* **PROBLEM REQUIREMENTS**
Where the data below has the string "greve", return the whole line.

* **INPUT DATA**
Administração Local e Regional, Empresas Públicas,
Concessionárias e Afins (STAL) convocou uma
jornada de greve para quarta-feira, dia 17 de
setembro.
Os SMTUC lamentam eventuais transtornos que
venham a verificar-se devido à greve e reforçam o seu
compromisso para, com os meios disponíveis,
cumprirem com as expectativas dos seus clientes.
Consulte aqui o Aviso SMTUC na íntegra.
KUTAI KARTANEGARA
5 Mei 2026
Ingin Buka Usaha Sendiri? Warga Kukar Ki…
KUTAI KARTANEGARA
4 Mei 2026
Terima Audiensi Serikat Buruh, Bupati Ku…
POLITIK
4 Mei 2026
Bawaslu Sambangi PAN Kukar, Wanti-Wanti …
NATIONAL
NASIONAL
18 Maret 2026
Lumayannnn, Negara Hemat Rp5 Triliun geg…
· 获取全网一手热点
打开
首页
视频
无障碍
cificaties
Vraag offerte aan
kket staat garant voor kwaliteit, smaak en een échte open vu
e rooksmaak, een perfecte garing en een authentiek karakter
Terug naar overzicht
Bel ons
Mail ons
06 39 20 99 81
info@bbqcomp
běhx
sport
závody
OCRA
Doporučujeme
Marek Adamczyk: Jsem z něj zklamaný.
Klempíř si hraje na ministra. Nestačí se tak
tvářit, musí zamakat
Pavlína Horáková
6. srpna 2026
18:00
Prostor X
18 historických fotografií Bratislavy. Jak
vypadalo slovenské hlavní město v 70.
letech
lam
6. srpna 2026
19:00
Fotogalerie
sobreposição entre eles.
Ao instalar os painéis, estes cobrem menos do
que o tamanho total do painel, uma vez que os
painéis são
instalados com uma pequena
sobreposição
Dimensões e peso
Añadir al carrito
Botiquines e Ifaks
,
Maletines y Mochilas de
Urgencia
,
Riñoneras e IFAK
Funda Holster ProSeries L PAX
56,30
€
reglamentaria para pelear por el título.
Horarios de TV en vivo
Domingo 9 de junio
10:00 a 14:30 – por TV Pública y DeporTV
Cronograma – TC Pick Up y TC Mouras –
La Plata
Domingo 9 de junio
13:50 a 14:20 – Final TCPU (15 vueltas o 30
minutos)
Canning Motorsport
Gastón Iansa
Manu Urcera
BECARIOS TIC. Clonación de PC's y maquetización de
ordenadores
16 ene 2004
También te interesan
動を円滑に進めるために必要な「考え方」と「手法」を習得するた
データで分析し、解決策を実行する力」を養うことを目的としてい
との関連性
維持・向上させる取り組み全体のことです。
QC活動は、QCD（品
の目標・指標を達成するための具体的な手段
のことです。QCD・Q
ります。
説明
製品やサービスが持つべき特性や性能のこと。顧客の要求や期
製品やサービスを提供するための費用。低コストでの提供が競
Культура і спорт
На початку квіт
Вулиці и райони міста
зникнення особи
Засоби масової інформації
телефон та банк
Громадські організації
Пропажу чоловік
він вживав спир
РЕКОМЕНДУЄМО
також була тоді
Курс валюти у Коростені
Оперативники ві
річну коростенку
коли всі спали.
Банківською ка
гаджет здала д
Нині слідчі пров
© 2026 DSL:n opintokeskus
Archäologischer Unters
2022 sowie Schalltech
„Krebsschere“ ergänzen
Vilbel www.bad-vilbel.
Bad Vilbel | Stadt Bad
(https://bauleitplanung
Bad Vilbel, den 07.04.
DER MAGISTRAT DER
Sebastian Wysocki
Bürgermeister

* **PROBLEM SOLUTION**
jornada de greve para quarta-feira, dia 17 de
venham a verificar-se devido à greve e reforçam o seu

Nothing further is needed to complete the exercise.